Tungsten carbide manufacture involves a complex sequence of operation, unique to this industry, in which almost every factor is critical to success.
The original, and still the basic, product consists of fine tungsten carbide particles-the hard and abrasion-resistant constituent-bonded with tough, comparatively soft, metallic cobalt. Tungsten carbide can be supplemented or substituted by other hard constituents, such as the carbides or nitrides of other refractory metal, typically titanium, tantalum, niobium, chromium, vanadium, molybdenum or hafnium, independently or in combination, whilst the cobalt may similarly be alloyed with, or substituted by, nickel, nickel-molybdenum or similar metallic elements.
The sintered product has often been compared to bricks or mortar, the comparison being true to the extent that the mortar (cobalt) is liquid during the final sintering and set solidly on being cooled from the sintering temperature. However, carbide is very much harder than brick and cobalt substantially tougher than mortar.
Typical stages of manufacture are:
Production of tungsten metal powder (tungsten ore refine to tungsten metal). Preparation of tungsten carbide (the progression from tungsten powder to tungsten monocarbide WC_generally termed tungsten carbide)
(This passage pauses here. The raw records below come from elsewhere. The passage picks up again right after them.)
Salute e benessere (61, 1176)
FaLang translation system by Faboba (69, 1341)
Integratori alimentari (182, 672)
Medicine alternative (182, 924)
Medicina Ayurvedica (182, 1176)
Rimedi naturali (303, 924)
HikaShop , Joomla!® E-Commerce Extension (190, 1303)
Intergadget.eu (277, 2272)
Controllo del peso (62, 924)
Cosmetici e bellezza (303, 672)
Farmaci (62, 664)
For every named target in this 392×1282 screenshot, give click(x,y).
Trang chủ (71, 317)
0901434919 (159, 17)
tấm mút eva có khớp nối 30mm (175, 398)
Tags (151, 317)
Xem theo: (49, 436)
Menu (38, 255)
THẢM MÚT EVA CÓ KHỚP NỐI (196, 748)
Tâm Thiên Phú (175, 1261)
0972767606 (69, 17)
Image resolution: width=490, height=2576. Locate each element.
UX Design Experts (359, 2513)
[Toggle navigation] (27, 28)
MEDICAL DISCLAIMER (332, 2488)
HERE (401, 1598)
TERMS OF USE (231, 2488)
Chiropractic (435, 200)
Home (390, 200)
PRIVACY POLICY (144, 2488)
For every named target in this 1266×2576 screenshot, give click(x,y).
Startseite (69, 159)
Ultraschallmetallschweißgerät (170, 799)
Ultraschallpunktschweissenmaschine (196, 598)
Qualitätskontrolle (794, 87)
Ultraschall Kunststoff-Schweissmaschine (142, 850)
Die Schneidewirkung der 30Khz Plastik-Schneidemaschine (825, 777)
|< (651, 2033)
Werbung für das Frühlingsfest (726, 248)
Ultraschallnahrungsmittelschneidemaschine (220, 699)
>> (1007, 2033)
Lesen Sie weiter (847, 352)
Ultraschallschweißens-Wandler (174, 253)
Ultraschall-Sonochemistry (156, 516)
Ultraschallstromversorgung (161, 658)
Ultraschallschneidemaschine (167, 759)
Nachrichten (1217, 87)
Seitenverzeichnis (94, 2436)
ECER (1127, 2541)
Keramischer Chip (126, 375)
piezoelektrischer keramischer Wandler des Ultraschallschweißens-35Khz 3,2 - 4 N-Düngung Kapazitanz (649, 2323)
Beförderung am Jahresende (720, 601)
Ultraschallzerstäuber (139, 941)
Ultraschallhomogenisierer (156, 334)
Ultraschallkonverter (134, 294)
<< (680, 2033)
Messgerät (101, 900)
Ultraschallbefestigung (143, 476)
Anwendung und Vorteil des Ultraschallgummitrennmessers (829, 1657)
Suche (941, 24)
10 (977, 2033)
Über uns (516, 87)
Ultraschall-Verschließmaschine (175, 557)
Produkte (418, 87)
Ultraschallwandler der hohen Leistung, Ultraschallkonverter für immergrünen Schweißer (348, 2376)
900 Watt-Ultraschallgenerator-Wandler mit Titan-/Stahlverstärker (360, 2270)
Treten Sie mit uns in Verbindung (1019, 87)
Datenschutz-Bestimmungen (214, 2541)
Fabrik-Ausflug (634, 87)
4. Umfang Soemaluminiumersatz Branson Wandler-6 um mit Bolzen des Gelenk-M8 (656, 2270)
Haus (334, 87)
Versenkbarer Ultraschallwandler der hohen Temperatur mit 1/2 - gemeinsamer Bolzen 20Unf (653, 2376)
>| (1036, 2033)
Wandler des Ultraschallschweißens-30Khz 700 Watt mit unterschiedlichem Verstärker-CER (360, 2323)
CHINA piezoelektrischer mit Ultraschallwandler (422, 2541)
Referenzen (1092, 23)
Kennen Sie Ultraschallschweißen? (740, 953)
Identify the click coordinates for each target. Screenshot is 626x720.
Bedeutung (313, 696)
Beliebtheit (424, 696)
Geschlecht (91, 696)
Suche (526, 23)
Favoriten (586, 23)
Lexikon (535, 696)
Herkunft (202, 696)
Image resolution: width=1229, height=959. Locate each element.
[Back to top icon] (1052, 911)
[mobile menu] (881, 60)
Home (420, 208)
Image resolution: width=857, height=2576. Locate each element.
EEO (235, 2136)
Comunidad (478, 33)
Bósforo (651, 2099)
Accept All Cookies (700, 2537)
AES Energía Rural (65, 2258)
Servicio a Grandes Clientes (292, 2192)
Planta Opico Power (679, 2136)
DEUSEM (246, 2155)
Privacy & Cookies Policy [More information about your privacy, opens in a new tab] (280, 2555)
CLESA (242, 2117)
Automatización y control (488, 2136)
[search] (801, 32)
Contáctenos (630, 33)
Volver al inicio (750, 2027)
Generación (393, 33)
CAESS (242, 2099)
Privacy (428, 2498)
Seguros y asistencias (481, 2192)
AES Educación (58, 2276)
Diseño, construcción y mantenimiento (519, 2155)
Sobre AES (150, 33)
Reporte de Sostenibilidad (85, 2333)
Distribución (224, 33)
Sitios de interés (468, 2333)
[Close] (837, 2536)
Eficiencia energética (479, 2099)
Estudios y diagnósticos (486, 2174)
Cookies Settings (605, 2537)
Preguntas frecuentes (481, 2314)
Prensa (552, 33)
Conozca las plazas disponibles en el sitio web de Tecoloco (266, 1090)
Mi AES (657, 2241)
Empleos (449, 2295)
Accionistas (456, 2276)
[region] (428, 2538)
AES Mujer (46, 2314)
Preparation of alloyed and other carbides (mix many kinds of metal according to certain proportion)
Admixture of cobalt to Produce grade powders
Addition of Pressing lubricant.
Final sintering (usually use vacuum sintering)
Hot isostatic Pressing(HIP)
The Product is rarely used as sintered, but is generally ground, polished ,shot-blasted, plated or coated to create a more accurate form or a still harder and more wear-resistant surface.